When I was a little girl, my extended family would often get together at my grandmother’s house. There we would eat and laugh and play Scrabble with aunts, uncles, cousins. And there, shuffling around the house in her slippers, was my great-grandma, Josefina.
Josefina only spoke Spanish. I only spoke English. She would smile and hug me, and I would kiss her soft, wrinkled cheek. I would watch her making tortillas. I’d try my hand at rolling out my own, which usually ended up looking something like Texas.
Great-grandma Josefina and I didn’t have conversations. Sometimes I would ask how to say something in Spanish so I could talk to her. Something simple like “Agua, por favor,” “Water, please.” As she handed me my freshly-cooked tortilla, the Texas look-alike that she had gently stretched into an almost circle, I would say “Gracias” “Thank you.” But usually we just smiled.

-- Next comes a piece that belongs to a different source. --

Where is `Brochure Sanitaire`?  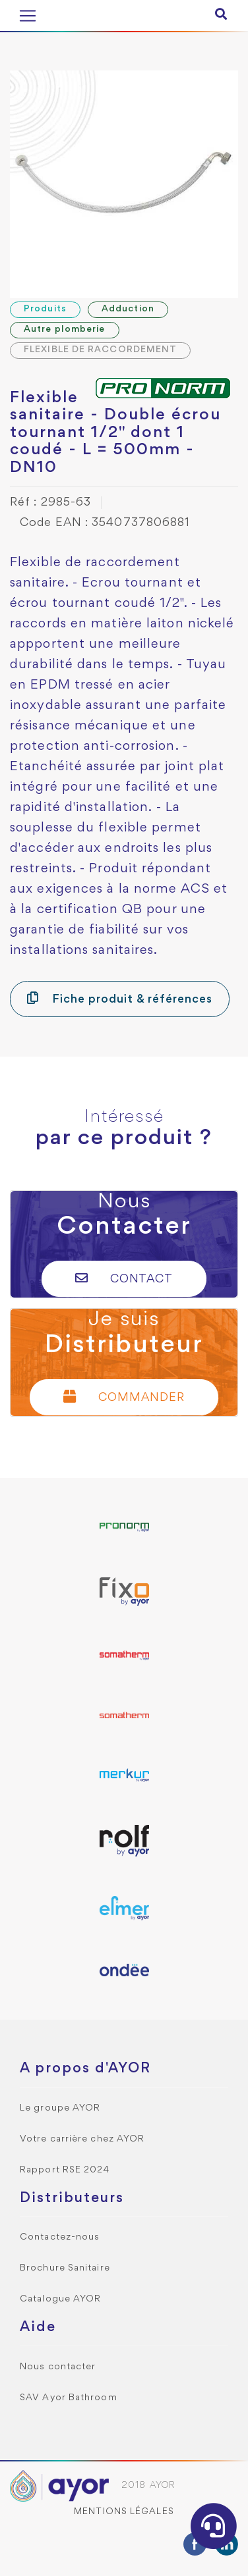 Brochure Sanitaire is located at coordinates (65, 2268).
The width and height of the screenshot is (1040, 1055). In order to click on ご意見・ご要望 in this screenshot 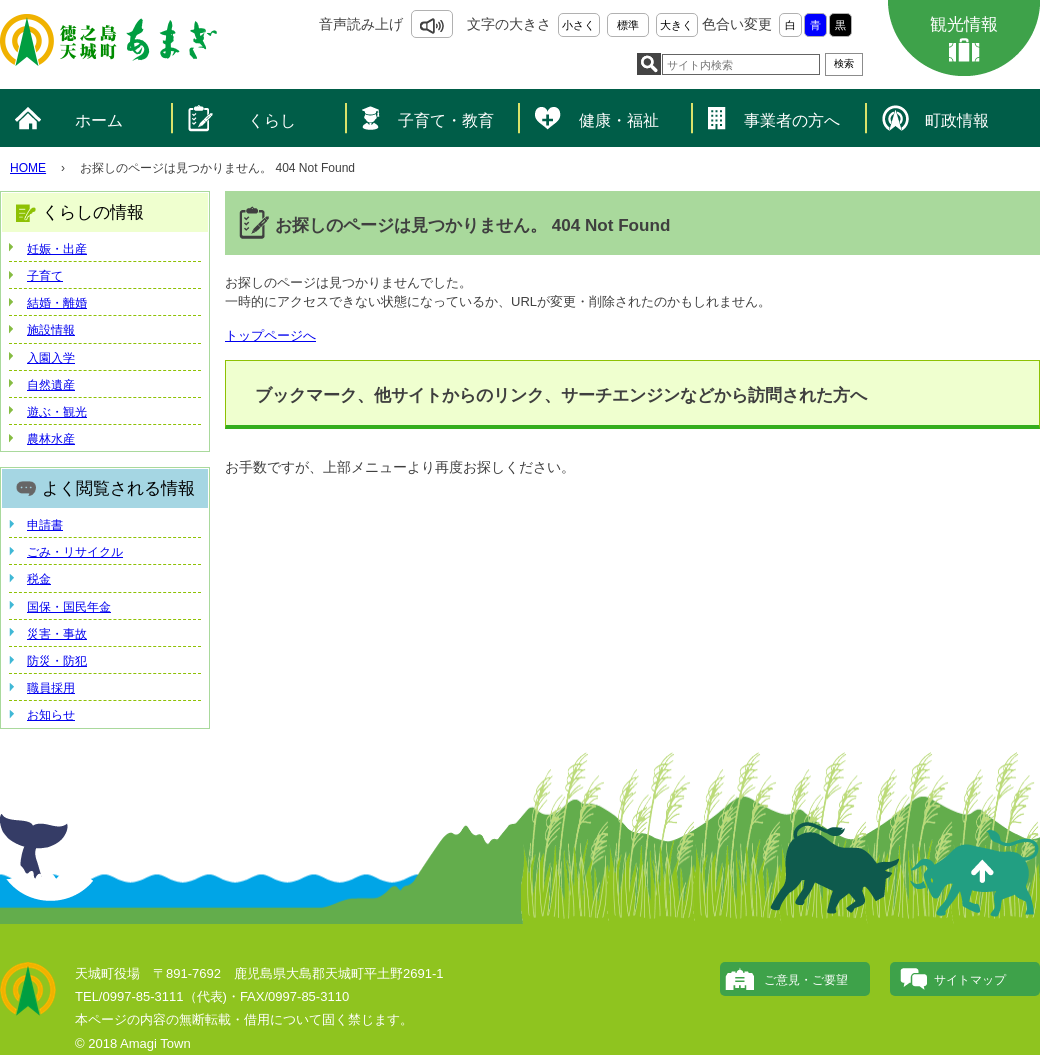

Though we never actually spoke more than a few words to one another, I loved my great-grandma. I loved her yummy food, her shuffling walk, making tortillas together and knowing that she loved our family, including me.
When I was twelve years old, before I ever started studying Spanish, my great-grandma passed away. But bits of her life still remain. The cake table at my wedding was adorned with a beautiful, white lace tablecloth that she crocheted. Her family still gathers for food and laughter, and the occasional homemade tortilla, in that same house. And now, I speak Spanish.